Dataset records
......
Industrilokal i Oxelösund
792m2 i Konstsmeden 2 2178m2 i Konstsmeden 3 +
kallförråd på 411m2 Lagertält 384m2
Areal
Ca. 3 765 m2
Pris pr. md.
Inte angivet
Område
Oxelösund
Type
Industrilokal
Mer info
......
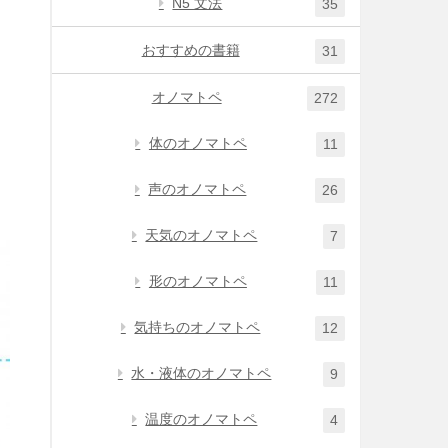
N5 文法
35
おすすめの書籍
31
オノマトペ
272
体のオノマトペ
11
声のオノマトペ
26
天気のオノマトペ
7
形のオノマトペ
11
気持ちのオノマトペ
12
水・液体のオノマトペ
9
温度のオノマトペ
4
......
WORK ITEM — Check each line of the entries above for the string "Oxelösund", and return those that contain it.

OUTPUT OF THE EXERCISE —
Industrilokal i Oxelösund
Oxelösund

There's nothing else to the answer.